## EXERCISE INPUTS
=== Begin Enclosure ===
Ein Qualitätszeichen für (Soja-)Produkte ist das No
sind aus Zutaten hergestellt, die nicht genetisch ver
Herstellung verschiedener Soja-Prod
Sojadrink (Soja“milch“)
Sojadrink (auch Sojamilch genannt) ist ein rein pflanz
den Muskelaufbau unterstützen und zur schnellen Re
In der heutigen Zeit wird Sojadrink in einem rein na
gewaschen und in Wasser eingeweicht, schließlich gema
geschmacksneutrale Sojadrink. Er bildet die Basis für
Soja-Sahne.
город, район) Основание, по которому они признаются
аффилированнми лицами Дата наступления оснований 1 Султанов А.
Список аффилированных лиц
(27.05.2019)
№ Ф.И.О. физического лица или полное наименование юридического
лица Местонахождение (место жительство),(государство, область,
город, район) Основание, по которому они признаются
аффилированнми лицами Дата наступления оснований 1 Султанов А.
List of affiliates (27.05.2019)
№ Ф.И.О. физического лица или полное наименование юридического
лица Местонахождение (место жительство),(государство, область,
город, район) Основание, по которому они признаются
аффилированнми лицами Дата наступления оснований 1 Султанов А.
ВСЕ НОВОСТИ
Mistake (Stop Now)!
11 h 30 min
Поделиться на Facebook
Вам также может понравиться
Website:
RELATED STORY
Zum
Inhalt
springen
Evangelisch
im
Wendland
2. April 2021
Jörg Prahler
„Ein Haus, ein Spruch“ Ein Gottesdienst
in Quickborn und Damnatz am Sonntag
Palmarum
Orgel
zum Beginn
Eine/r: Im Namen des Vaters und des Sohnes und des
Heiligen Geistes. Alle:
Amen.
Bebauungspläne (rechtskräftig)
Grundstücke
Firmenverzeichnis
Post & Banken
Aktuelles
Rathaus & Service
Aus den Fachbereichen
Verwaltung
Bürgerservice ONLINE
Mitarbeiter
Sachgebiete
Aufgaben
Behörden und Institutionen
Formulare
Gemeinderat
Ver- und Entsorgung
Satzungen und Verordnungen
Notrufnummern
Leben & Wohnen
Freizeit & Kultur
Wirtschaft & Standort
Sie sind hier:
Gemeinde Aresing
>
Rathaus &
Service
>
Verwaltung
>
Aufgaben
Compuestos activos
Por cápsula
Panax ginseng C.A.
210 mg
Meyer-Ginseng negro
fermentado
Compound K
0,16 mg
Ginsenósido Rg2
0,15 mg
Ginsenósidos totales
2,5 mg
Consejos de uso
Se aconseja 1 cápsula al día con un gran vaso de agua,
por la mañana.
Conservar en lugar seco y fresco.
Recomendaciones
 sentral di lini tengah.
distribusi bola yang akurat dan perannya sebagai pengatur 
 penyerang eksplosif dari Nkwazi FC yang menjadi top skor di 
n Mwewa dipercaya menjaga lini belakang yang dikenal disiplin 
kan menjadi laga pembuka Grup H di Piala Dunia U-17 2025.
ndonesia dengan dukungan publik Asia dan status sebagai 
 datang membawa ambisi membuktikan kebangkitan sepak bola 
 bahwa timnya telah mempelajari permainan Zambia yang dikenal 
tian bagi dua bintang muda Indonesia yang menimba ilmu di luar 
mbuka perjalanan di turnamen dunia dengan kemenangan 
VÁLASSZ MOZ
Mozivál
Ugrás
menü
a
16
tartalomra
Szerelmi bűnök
=== End Enclosure ===
## ACTIVITY
Set every record down word for word, omitting none.

## EXERCISE RESULT
Ein Qualitätszeichen für (Soja-)Produkte ist das No
sind aus Zutaten hergestellt, die nicht genetisch ver
Herstellung verschiedener Soja-Prod
Sojadrink (Soja“milch“)
Sojadrink (auch Sojamilch genannt) ist ein rein pflanz
den Muskelaufbau unterstützen und zur schnellen Re
In der heutigen Zeit wird Sojadrink in einem rein na
gewaschen und in Wasser eingeweicht, schließlich gema
geschmacksneutrale Sojadrink. Er bildet die Basis für
Soja-Sahne.
город, район) Основание, по которому они признаются
аффилированнми лицами Дата наступления оснований 1 Султанов А.
Список аффилированных лиц
(27.05.2019)
№ Ф.И.О. физического лица или полное наименование юридического
лица Местонахождение (место жительство),(государство, область,
город, район) Основание, по которому они признаются
аффилированнми лицами Дата наступления оснований 1 Султанов А.
List of affiliates (27.05.2019)
№ Ф.И.О. физического лица или полное наименование юридического
лица Местонахождение (место жительство),(государство, область,
город, район) Основание, по которому они признаются
аффилированнми лицами Дата наступления оснований 1 Султанов А.
ВСЕ НОВОСТИ
Mistake (Stop Now)!
11 h 30 min
Поделиться на Facebook
Вам также может понравиться
Website:
RELATED STORY
Zum
Inhalt
springen
Evangelisch
im
Wendland
2. April 2021
Jörg Prahler
„Ein Haus, ein Spruch“ Ein Gottesdienst
in Quickborn und Damnatz am Sonntag
Palmarum
Orgel
zum Beginn
Eine/r: Im Namen des Vaters und des Sohnes und des
Heiligen Geistes. Alle:
Amen.
Bebauungspläne (rechtskräftig)
Grundstücke
Firmenverzeichnis
Post & Banken
Aktuelles
Rathaus & Service
Aus den Fachbereichen
Verwaltung
Bürgerservice ONLINE
Mitarbeiter
Sachgebiete
Aufgaben
Behörden und Institutionen
Formulare
Gemeinderat
Ver- und Entsorgung
Satzungen und Verordnungen
Notrufnummern
Leben & Wohnen
Freizeit & Kultur
Wirtschaft & Standort
Sie sind hier:
Gemeinde Aresing
>
Rathaus &
Service
>
Verwaltung
>
Aufgaben
Compuestos activos
Por cápsula
Panax ginseng C.A.
210 mg
Meyer-Ginseng negro
fermentado
Compound K
0,16 mg
Ginsenósido Rg2
0,15 mg
Ginsenósidos totales
2,5 mg
Consejos de uso
Se aconseja 1 cápsula al día con un gran vaso de agua,
por la mañana.
Conservar en lugar seco y fresco.
Recomendaciones
 sentral di lini tengah.
distribusi bola yang akurat dan perannya sebagai pengatur 
 penyerang eksplosif dari Nkwazi FC yang menjadi top skor di 
n Mwewa dipercaya menjaga lini belakang yang dikenal disiplin 
kan menjadi laga pembuka Grup H di Piala Dunia U-17 2025.
ndonesia dengan dukungan publik Asia dan status sebagai 
 datang membawa ambisi membuktikan kebangkitan sepak bola 
 bahwa timnya telah mempelajari permainan Zambia yang dikenal 
tian bagi dua bintang muda Indonesia yang menimba ilmu di luar 
mbuka perjalanan di turnamen dunia dengan kemenangan 
VÁLASSZ MOZ
Mozivál
Ugrás
menü
a
16
tartalomra
Szerelmi bűnök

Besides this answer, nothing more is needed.